The British government has two months to respond to a withering report issued by a parliamentary committee on October 24 that said axing tax-free shopping was “both short-sighted and incredibly damaging.” However, the government looks like it will be digging its heels in despite evidence that scrapping the VAT refund scheme could be an own goal.
Jeremy Hunt, the fourth British chancellor of the exchequer in just three months, reversed the decision of his predecessor Kwasi Kwarteng to bring back a version of the U.K.’s VAT Retail Export Scheme for foreign visitors, which saved them 20% on their purchases. Kwarteng’s move was also a reversal of a decision by Rishi Sunak, when he was chancellor, to ditch the scheme at the end of 2020 under Boris Johnson’s leadership.
With this policy flip-flopping within the conservative party, the report, titled Promoting Britain Abroad, might have been regarded as an opportunity to get a balanced and objective view. It comes, after all, from a cross-party Digital, Culture, Media and Sport (DCMS) committee appointed by the House of Commons.
The U.K. treasury does not seem eager to engage on the topic. Asked if Hunt would review the report (and his decision) before his Autumn Statement, scheduled for November 17, a treasury spokesperson told me: “The chancellor has made clear that the U.K.’s public finances must be on a sustainable path. As part of the U.K.’s commitment to fiscal discipline, the government will not be proceeding with plans to introduce a new VAT-free shopping scheme.”
“Inadequate treasury analysis”
It appears that the government, now with Sunak as prime minister, has made up its mind and does not need two months to respond to the report. The decision not to proceed with a new VAT-free shopping scheme was included as part of Hunt’s mid-October reversal of almost all of the tax measures set out by Kwarteng on September 23, but which have not yet been legislated for in parliament.
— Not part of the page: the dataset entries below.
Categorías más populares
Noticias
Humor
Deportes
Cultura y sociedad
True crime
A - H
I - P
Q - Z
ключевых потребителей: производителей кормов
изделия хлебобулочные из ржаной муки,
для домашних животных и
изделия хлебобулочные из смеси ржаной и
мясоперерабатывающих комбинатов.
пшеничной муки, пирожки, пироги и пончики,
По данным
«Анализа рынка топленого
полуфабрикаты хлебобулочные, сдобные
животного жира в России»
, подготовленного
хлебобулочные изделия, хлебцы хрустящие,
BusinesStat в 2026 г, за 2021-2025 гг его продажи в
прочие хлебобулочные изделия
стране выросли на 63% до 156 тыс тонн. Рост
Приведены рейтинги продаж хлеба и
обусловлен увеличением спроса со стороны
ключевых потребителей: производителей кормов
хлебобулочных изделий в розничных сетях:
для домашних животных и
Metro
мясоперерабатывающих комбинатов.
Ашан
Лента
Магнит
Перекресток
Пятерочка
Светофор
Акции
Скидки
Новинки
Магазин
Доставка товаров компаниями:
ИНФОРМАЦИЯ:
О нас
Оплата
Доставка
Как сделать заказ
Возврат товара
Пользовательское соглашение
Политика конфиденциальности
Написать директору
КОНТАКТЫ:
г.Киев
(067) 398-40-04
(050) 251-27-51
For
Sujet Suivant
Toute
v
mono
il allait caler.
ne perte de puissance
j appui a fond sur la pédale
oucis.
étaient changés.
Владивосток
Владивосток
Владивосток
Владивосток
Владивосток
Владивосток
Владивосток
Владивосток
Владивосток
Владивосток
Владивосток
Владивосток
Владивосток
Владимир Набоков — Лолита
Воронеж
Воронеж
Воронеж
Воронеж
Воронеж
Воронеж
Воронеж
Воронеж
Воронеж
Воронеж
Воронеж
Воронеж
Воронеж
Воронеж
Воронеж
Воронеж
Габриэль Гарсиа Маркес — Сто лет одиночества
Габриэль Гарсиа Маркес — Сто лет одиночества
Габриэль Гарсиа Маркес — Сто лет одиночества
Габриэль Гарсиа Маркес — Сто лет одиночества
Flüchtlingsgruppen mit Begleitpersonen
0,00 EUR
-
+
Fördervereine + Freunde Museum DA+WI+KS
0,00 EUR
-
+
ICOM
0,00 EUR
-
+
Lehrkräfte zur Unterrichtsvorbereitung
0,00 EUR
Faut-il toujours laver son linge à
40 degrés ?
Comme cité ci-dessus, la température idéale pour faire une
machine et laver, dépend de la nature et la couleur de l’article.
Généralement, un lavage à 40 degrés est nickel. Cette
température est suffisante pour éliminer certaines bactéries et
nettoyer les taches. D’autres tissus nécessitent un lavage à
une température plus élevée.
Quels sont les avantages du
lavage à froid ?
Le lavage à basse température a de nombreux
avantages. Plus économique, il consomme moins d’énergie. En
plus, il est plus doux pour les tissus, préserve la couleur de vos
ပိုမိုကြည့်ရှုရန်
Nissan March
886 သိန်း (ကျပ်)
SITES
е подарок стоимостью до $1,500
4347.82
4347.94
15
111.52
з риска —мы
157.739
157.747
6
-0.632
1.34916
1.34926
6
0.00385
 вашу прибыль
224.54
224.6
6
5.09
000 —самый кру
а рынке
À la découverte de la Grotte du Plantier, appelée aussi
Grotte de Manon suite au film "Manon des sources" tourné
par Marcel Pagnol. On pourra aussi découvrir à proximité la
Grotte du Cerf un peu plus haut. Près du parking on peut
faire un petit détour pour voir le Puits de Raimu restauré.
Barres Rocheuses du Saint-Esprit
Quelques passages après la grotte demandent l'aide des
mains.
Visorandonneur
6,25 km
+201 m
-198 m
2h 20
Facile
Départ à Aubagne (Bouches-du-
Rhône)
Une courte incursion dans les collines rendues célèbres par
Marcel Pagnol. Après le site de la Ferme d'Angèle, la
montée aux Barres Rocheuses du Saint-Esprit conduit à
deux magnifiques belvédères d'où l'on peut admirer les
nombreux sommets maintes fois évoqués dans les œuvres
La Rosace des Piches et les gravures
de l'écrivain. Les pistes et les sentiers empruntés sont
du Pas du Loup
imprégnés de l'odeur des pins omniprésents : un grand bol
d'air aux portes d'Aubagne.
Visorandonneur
These reversals have helped to stabilize the faltering British economy. However, the DCMS report is scathing about dropping the tax refund scheme for foreign shoppers. It states: “The government’s original decision to remove tax-free shopping was both short-sighted and incredibly damaging given how much some of our richest visitors spend in the U.K. Its short-lived revival—announced in September’s fiscal event but then removed in October—only serves to highlight the inadequacy of the treasury’s original analysis. We did not see any evidence that the treasury considered the effect that losing these visitors would have on the wider tourism economy.”
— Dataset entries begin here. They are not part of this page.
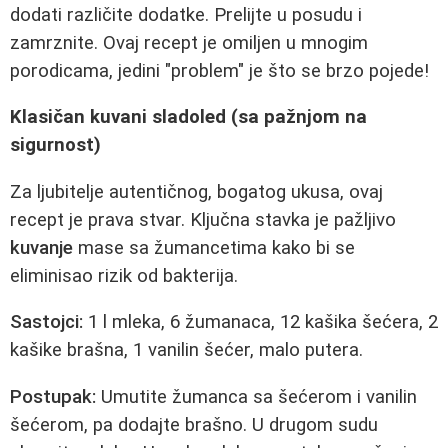
dodati različite dodatke. Prelijte u posudu i
zamrznite. Ovaj recept je omiljen u mnogim
porodicama, jedini "problem" je što se brzo pojede!
Klasičan kuvani sladoled (sa pažnjom na
sigurnost)
Za ljubitelje autentičnog, bogatog ukusa, ovaj
recept je prava stvar. Ključna stavka je pažljivo
kuvanje
mase sa žumancetima kako bi se
eliminisao rizik od bakterija.
Sastojci:
1 l mleka, 6 žumanaca, 12 kašika šećera, 2
kašike brašna, 1 vanilin šećer, malo putera.
Postupak:
Umutite žumanca sa šećerom i vanilin
šećerom, pa dodajte brašno. U drugom sudu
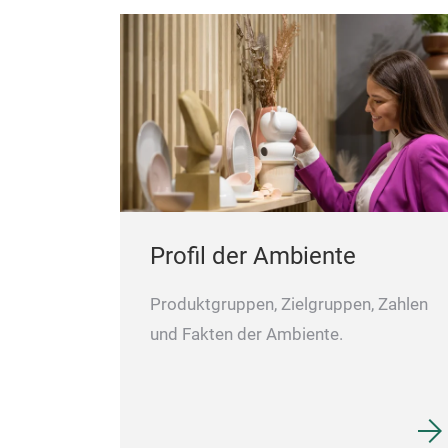
Profil der Ambiente
Produktgruppen, Zielgruppen, Zahlen
und Fakten der Ambiente.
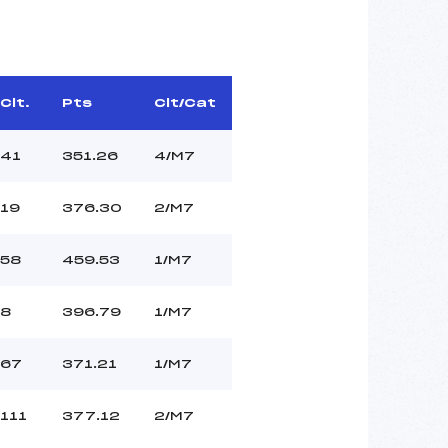
Clt.
Pts
Clt/Cat
41
351.26
4/M7
19
376.30
2/M7
58
459.53
1/M7
8
396.79
1/M7
67
371.21
1/M7
111
377.12
2/M7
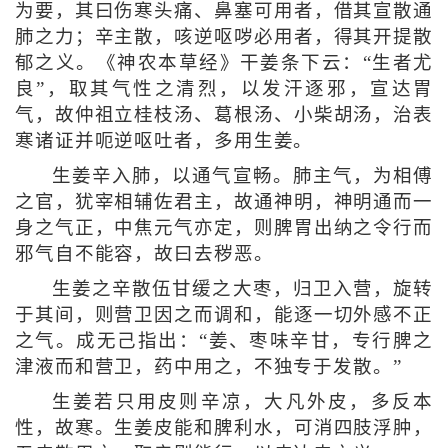
为要，其曰伤寒头痛、鼻塞可用者，借其宣散通
肺之力；辛主散，咳逆呕哕必用者，得其开提散
郁之义。《神农本草经》干姜条下云：“生者尤
良”，取其气性之清烈，以发汗逐邪，宣达胃
气，故仲祖立桂枝汤、葛根汤、小柴胡汤，治表
寒诸证并呃逆呕吐者，多用生姜。
生姜辛入肺，以通气宣畅。肺主气，为相傅
之官，犹宰相辅佐君主，故通神明，神明通而一
身之气正，中焦元气亦定，则脾胃出纳之令行而
邪气自不能容，故曰去秽恶。
生姜之辛散伍甘缓之大枣，归卫入营，旋转
于其间，则营卫因之而调和，能逐一切外感不正
之气。成无己指出：“姜、枣味辛甘，专行脾之
津液而和营卫，药中用之，不独专于发散。”
生姜若只用皮则辛凉，大凡外皮，多反本
性，故寒。生姜皮能和脾利水，可消四肢浮肿，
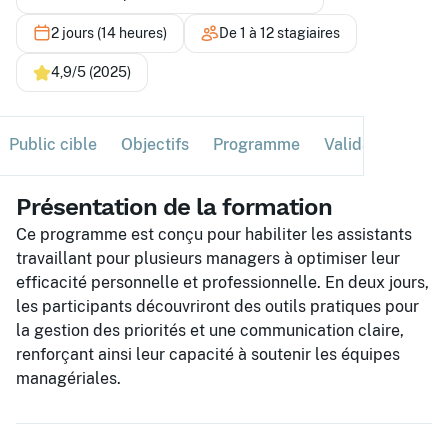
2 jours (14 heures)
De 1 à 12 stagiaires
4,9/5 (2025)
Public cible
Objectifs
Programme
Validation
Ses
Présentation de la formation
Ce programme est conçu pour habiliter les assistants
travaillant pour plusieurs managers à optimiser leur
efficacité personnelle et professionnelle. En deux jours,
les participants découvriront des outils pratiques pour
la gestion des priorités et une communication claire,
renforçant ainsi leur capacité à soutenir les équipes
managériales.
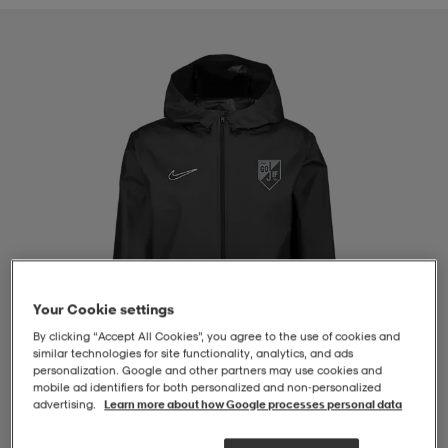
-BH
ngsskor
öjor & skjortor
ngsskor
ingsskor
ar
ingsskor
n
ingsskor
ts & toppar
or
n
kor
kor
öjor & skjortor
usskor
öjor & skjortor
skor
r
skor
n
tskor
Your Cookie settings
By clicking “Accept All Cookies”, you agree to the use of cookies and
 & klänningar
or
r & pannband
or
 & klänningar
-/Tennisskor
similar technologies for site functionality, analytics, and ads
personalization. Google and other partners may use cookies and
mobile ad identifiers for both personalized and non‑personalized
advertising.
Learn more about how Google processes personal data
r
andy-/Handbollsskor
kar & vantar
andy-/Handbollsskor
ller
ler
1
/
4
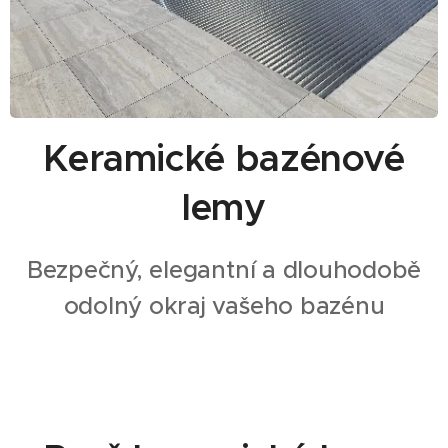
Keramické bazénové
lemy
Bezpečný, elegantní a dlouhodobě
odolný okraj vašeho bazénu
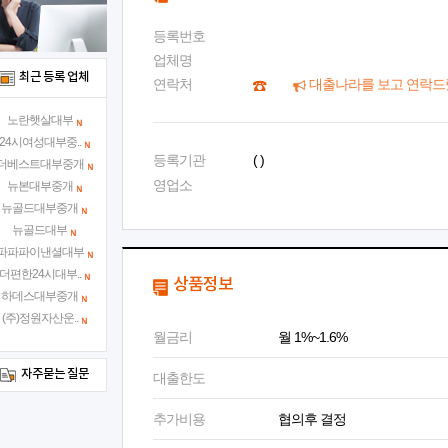
등록번호
업체명
최근 등록 업체
연락처
대출나라를 보고 연락드
노란햇살대부
24시여성대부중..
등록기관
( )
더베스트대부중개
영업소
뉴본대부중개
뉴골드대부중개
뉴골드대부
파파파이낸셜대부
더편한24시대부..
상품정보
하데스대부중개
(주)정원자산운..
월금리
월 1%~1.6%
자주묻는 질문
대출한도
추가비용
협의후 결정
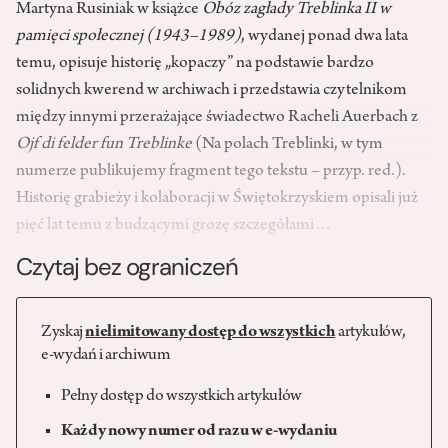
Martyna Rusiniak w książce
Obóz zagłady Treblinka II w
pamięci społecznej (1943–1989)
, wydanej ponad dwa lata
temu, opisuje historię „kopaczy” na podstawie bardzo
solidnych kwerend w archiwach i przedstawia czytelnikom
między innymi przerażające świadectwo Racheli Auerbach z
Ojf di felder fun Treblinke
(Na polach Treblinki, w tym
numerze publikujemy fragment tego tekstu – przyp. red.).
Historię grabieży i kolaboracji w Świętokrzyskiem opisali już
pięć lat temu z budzącymi grozę szczegółami…
Czytaj bez ograniczeń
Zyskaj
nielimitowany dostęp do wszystkich
artykułów,
e-wydań i archiwum
Pełny dostęp do wszystkich artykułów
Każdy nowy numer od razu w e-wydaniu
Luxury shopping and its halo effect
Hunt maintains that not introducing a new VAT-free shopping scheme for foreign visitors to Britain would be worth around $1.5 billion in 2024, and about $2.3 billion a year from 2025. Evidence gathered by luxury trade association, Walpole, claims that if the scheme was brought back it could attract an additional 600,000 visitors to Britain. In a report, the association says that tax-free sales generated over $4 billion a year for Britain and created a halo effect of more revenue within the tourism ecosystem.
“Whenever tourists shopped in Knightsbridge or Bicester Village, they spent on accommodation, restaurants, cultural experiences, entertainment and transport. It was a particularly important draw for visitors from China, the Middle East and the U.S. when choosing their travel destinations,” states the Walpole study.
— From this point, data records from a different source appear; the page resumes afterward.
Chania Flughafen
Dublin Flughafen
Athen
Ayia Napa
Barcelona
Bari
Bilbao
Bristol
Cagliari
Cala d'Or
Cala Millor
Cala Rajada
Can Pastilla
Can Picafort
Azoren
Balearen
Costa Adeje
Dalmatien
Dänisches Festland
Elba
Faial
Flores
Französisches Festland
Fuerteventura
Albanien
Value Retail, the owner of the Bicester Village designer outlet mall, told the DCMS committee that tax-free shopping had “traditionally been a huge draw for high-spend tourists” while Ross Baker, chief commercial officer of Heathrow Airport Limited, felt that the treasury had assumed that inbound travelers would continue to come and spend “regardless.” He said: “Those are flawed assumptions. Inbound travelers aren’t coming (because) for many, this (tax-free shopping) is a primary decision driver. Even if a subset do come, they’re not going to be spending on retail—why would they pay 20% more?”
In his comments to the DCMS committee, Paul Barnes, CEO of the Association of International Retail, added: “It is a big marketing ploy to say, ‘We are the only country in Europe where European Union visitors can come and do tax-free shopping.’ It would have been a huge draw. But instead of taking that Brexit bonus, the government just threw it away.”